The other big difference between the Astro City Mini V and its predecessor is that the games aren’t all SEGA originals.

In fact, the best games on the system are from developers like Toaplan, Raizing and Psikyo.

If you read my recent Toaplan Shoot ‘Em Up Bundle Vol. 1 review, then you’ll remember how much I enjoyed vertical space shooter Truxton, as well as run-and-gun action game Out Zone. 

Not only are both of the aforementioned games playable on the Astro City Mini V, but SEGA’s mini arcade also contains Toaplan hits such as Truxton 2, Grind Stormer, Dogyuun, Fire Shark and the excellent Batsugun. Hugely influential, many fans of the genre believe that Batsugun is the finest Toaplan game ever made. I’m certainly yet to play a better one.

There are also some headline-grabbing games from developer Raizing, including Kingdom Grand Prix, Armed Police Batrider, and Battle Bakraid Unlimited.

Elsewhere, you’ve got highly-respected shooters like the original Raiden, as well as solid Psikyo efforts such as Strikers 1945, Gunbird and Samurai Aces. (It’s just a shame there’s no room for Gunbird 2.)

The downside, however, is that the Astro City Mini V only contains 22 games, compared to 37 for the original Astro Mini, and 40 for the Taito Egret Mini II.

On the plus side, while the Astro City Mini V contains fewer games than the competition, there aren’t really any stinkers.

Interestingly, it’s the SEGA games that are arguably the weakest of the bunch, even if none of them are outright terrible.

SEGA’s Action Fighter and Desert Breaker are fun to play, just not quite on par with many of the other games featured on the system.

I’ve never particularly enjoyed Wrestle War, but I had a much better time with the Astro City Mini V release, especially compared to the old Mega Drive version.

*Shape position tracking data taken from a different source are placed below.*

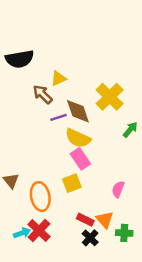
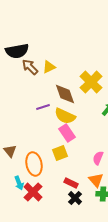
brown arrow: (43, 94) -> (30, 67), moved
purple line: (58, 117) -> (43, 107), moved
orange triangle: (105, 220) -> (96, 180), moved
cyan arrow: (22, 233) -> (19, 183), moved, turned 88

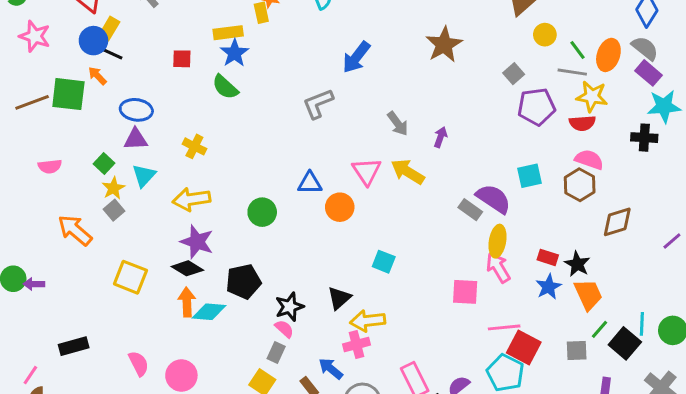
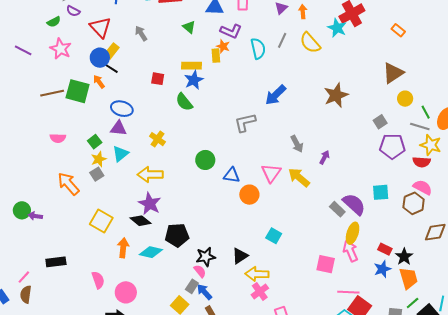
green circle: (262, 212) -> (205, 160), moved
orange arrow: (187, 302) -> (123, 248), moved
pink cross: (357, 345) -> (260, 292), moved, turned -30
blue arrow: (331, 369) -> (204, 292), moved

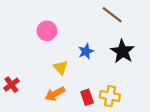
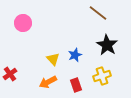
pink circle: (47, 31) -> (23, 23), moved
blue star: (86, 51) -> (75, 55), moved
yellow cross: (110, 96) -> (102, 76), moved, turned -30

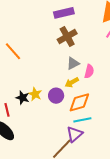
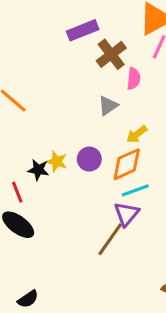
brown cross: (67, 36) -> (111, 54), moved
pink semicircle: (89, 71) -> (134, 79), moved
yellow arrow: (72, 82) -> (137, 134), moved

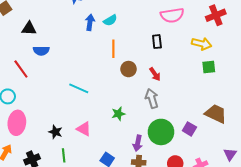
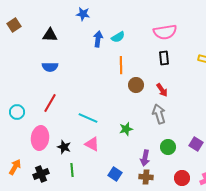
pink semicircle: (172, 15) -> (165, 32), moved
black triangle: (29, 28) -> (50, 35), moved
red line: (21, 69) -> (50, 103), moved, turned 66
cyan line: (79, 88) -> (88, 118), moved
pink ellipse: (17, 123) -> (40, 138), moved
green circle: (161, 132) -> (168, 147), size x0.6

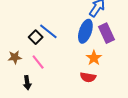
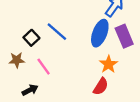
black square: (36, 37) -> (31, 38), moved
red semicircle: (88, 77) -> (101, 86), turned -70
black arrow: (27, 83) -> (30, 90), turned -112

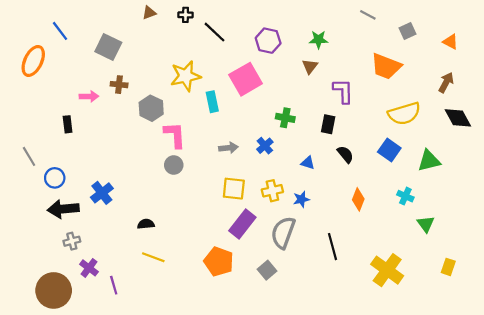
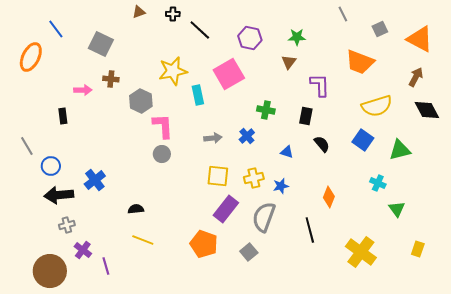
gray line: (368, 15) -> (343, 14), turned 35
orange triangle: (450, 42) -> (420, 39), size x1.8
orange diamond: (358, 199) -> (329, 197), moved

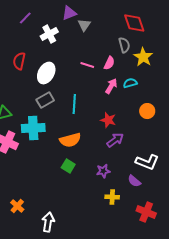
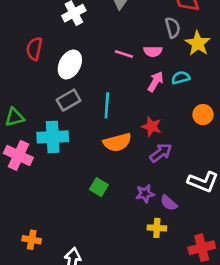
pink semicircle: (109, 63) -> (153, 51), turned 64
orange semicircle: (70, 140) -> (117, 142), moved
purple semicircle: (134, 181) -> (169, 203), moved
orange cross: (17, 206) -> (32, 240), turned -32
red cross: (146, 212) -> (202, 248), turned -36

This is the sort of game that really benefits from that vertical display.

Outside of the games list and the vertical screen, the Astro City Mini V looks and feels a lot like the original. The back of the device is identical, right down to the headphone jack, as well as USB and HDMI ports for plugging in accessories and playing on the TV.

The build quality is superb, featuring outstanding components that do justice to the Astro City brand. 

The biggest drawback is that the Astro City Mini is a bit on the small side, to the extent that people with bigger hands might struggle with the button spacing.

For a more comfortable experience, customers can pick up the officially branded arcade stick and controller that launched alongside the original Astro City Mini, although this is a somewhat costly solution.

Speaking of cost, the Astro City Mini V is currently listed at £229 on Amazon, making it one of the more expensive miniatures on the market.

The fact that it costs so much makes it even more annoying that it comes with a power cable, but not a dedicated AC adaptor. If you don’t want an ultra-laggy experience (and more on that below), you’ll need an AC adaptor with a USB Type-A connection and a power outlet of 5V/2.0A or higher. 

They’re pretty common in the UK (I used my old iPhone adaptor and it works perfectly), but it would have been better if one was included in the box, just to avoid any confusion. 

SEGA Astro Mini V

£229 View Deal

Launching with a vertical screen that’s ideal for shoot-em-ups, the SEGA Astro Mini V contains 22 games, including Raiden, Batsugun and Gunbird.

While the Astro City Mini V is far from perfect, the ability to play some of the greatest (and rarest) shooters in their true form is a massive selling point.

Yes, the price tag is a little steep, and the size might be too small for some, but the build quality and overall look and feel of the device makes it easier to overlook these flaws.

This is especially true if you’re a fan of vertical shoot-em-ups. When it comes to shooters of the vertical variety, the Astro City Mini V is an absolute treasure trove, featuring games that don’t appear in every run-of-the-mill retro gaming compilation.

From Batsugun and Out Zone, to Truxton and Armed Police Batrider, the SEGA Astro City Mini V is packed full of vertical goodness.